Segundo Pedro Tavares, está a ser pensada forma de, também nestes últimos concelhos, os cidadãos conseguirem delimitar o seu prédio num mapa. Para tal, basta deslocarem-se à sua Câmara Municipal e, com o apoio de um técnico, identificarem os limites da sua propriedade. Em alternativa, poderão fazer, online, um esboço no BUPi (bupi.gov.pt). Em seguida, terão de ir a uma conservatória para registar, de graça, o prédio. A partir de julho, acrescenta o coordenador, esta deslocação poderá deixar de ser necessária.
O registo grátis está igualmente disponível para donos de terrenos a sul do Tejo, onde o território está já cadastrado. Neste caso, basta apresentarem numa conservatória a carta cadastral.
"Mesmo que implique uma atualização da área na caderneta predial, isso não implica qualquer penalização a nível de impostos", sublinha ainda Pedro Tavares.
Projeto-piloto
Até os padres apelaram à participação
Durante a fase-piloto do cadastro simplificado, os técnicos municipais chegaram a deslocar-se a lares de idosos, cafés e até igrejas para que os proprietários pudessem identificar os limites dos seus terrenos.
"Pedimos a alguns padres para falarem sobre a necessidade de fazerem este trabalho", conta o coordenador da estrutura da missão, que lembra ainda a componente tecnológica desta iniciativa, incluindo o recurso a drones. No total, está previsto que o programa receba, até 2026, 56 milhões de euros no âmbito do Plano de Recuperação e Resiliência, financiado pela União Europeia.
Números
8 milhões de matrizes no Norte e Centro do país, às quais correspondem somente 2,5 milhões de registos prediais. A sul do Tejo, há três milhões de matrizes.
139 mil representações gráficas feitas durante o projeto-piloto, que abrangeu apenas dez dos 152 municípios onde não existe qualquer cadastro do território.
24 milhões de euros atribuídos a 138 municípios do Norte e Centro para porem e formarem técnicos e apetrechamento com os meios tecnológicos necessários.
Entrevista
Que importância tem este programa para a política do território?
Nunca conseguimos, a nível nacional, ter uma visão clara daquilo que é o território, de quem é a propriedade e de como é que podemos gerir melhor este território. A grande importância deste projeto está ligada à capacidade de acelerarmos o processo de identificação da propriedade e de podermos usar as tecnologias para aquilo que servem: permitir dar melhor informação aos cidadãos e à administração e dela tirar valor para o território.

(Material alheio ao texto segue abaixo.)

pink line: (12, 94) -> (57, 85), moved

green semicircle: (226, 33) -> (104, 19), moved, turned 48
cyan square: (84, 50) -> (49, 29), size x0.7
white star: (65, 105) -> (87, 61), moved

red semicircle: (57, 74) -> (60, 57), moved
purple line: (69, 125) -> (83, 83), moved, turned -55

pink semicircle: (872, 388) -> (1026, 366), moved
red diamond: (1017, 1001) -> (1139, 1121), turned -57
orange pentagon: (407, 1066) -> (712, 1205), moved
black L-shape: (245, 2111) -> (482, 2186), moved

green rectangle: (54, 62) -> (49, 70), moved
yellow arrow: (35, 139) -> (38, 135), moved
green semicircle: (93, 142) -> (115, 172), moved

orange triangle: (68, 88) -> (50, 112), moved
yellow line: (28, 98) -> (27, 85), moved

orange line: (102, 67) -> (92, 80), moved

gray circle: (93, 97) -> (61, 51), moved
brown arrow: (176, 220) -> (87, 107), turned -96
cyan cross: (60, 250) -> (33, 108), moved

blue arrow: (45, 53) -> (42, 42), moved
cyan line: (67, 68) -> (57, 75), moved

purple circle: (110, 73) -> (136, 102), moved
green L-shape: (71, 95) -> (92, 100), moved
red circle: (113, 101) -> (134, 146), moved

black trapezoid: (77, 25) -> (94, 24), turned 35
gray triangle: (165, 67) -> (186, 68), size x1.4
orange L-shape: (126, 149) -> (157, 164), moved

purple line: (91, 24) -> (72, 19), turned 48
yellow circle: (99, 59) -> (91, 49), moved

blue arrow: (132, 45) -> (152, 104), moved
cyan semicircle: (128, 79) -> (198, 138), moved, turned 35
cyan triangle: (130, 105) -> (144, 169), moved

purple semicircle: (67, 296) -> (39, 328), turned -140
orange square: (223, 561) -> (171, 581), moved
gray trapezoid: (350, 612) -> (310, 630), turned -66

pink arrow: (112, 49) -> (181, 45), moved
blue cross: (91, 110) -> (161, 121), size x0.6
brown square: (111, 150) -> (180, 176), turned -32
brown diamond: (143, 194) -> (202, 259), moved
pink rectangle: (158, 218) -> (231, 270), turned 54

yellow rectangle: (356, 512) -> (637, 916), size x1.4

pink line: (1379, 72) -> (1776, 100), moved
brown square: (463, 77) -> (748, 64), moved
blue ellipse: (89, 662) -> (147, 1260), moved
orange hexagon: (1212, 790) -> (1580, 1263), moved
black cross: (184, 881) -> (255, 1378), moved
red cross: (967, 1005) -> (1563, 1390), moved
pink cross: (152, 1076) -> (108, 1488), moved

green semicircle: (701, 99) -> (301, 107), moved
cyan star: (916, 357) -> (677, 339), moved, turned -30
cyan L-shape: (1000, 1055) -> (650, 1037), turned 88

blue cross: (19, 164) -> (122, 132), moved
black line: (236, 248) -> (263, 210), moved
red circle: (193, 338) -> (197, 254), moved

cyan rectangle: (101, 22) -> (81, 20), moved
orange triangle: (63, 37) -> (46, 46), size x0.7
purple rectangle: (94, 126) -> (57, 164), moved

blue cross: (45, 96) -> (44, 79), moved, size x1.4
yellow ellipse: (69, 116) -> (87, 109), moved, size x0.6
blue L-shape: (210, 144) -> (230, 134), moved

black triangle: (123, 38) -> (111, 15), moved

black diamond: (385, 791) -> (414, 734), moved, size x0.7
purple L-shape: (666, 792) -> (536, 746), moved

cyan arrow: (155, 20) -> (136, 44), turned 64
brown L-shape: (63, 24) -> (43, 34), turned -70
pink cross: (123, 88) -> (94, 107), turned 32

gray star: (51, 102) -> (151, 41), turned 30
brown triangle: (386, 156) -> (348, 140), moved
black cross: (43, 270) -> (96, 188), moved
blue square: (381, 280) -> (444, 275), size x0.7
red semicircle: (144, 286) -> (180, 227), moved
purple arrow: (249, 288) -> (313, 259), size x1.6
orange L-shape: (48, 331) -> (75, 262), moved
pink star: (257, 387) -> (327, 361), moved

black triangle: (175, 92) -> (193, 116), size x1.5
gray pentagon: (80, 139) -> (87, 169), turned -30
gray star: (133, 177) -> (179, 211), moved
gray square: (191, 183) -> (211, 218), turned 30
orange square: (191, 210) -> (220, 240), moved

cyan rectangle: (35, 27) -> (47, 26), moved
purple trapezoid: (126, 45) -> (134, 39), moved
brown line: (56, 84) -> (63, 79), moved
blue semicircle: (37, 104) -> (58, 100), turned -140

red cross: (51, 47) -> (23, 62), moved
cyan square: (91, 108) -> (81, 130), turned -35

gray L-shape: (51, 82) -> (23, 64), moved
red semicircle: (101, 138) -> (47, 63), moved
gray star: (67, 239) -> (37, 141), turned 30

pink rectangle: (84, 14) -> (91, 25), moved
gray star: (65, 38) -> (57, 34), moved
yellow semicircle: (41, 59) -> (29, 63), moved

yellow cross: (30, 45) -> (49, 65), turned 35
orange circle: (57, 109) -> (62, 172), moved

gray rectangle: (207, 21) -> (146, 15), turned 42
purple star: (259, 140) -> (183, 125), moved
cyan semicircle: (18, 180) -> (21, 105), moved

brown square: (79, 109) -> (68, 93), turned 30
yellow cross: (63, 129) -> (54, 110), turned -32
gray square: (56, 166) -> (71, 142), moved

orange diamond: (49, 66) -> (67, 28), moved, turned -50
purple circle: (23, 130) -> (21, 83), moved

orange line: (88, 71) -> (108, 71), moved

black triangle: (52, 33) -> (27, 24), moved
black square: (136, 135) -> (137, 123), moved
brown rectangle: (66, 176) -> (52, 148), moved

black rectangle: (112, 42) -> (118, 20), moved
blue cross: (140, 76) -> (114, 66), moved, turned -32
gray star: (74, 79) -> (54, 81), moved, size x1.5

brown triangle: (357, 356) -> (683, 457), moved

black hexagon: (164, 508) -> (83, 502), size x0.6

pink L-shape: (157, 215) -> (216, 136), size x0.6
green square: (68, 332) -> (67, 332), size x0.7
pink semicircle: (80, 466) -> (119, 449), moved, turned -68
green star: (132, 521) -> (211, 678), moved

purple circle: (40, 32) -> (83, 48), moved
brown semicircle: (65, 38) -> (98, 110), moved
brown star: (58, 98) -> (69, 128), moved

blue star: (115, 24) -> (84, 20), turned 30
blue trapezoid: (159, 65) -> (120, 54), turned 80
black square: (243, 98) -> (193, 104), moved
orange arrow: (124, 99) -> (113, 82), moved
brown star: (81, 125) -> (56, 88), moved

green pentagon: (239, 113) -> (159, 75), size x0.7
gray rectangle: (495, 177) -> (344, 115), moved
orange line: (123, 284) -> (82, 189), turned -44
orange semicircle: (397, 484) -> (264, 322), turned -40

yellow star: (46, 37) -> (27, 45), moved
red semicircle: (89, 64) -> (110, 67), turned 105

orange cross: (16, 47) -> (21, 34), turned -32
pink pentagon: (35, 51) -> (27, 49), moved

Como poderá, no final do programa, ser retirado esse valor?
Toda esta informação vai permitir criar uma mais-valia daquilo que vai ser, para os municípios, o conhecimento dos seus próprios planos, da sua própria prevenção de incêndios, dos projetos associados à organização do território; e, para a administração central, ter acesso a informações que antes não tinha. Se queremos tirar valor da floresta e do nosso território, se queremos criar uma visão económica de futuro com novas formas de gerir, também precisamos de conhecer.
Acredita que conseguirão mobilizar os cidadãos a participar?
Acredito firmemente. Na experiência que tivemos [na fase-piloto], tínhamos todo o tipo de respostas. O cidadão que era o proprietário mais antigo, que dizia "por fim vou conseguir deixar para os meus filhos uma situação que não vai ser de drama, vou deixar as coisas como deve ser e estou feliz". Depois tínhamos também muitas pessoas que, sendo descendentes, não sabiam onde é que estava a área. "O meu avô deixou-me isto, mas não faço ideia de onde é que é". Quando falamos da terra sem dono, o que podemos dizer é que ela existe, tem um nome antigo, mas não se sabe quem é o proprietário. Esse é o grande trabalho a alcançar e é o próprio cidadão que está desejoso que isso aconteça.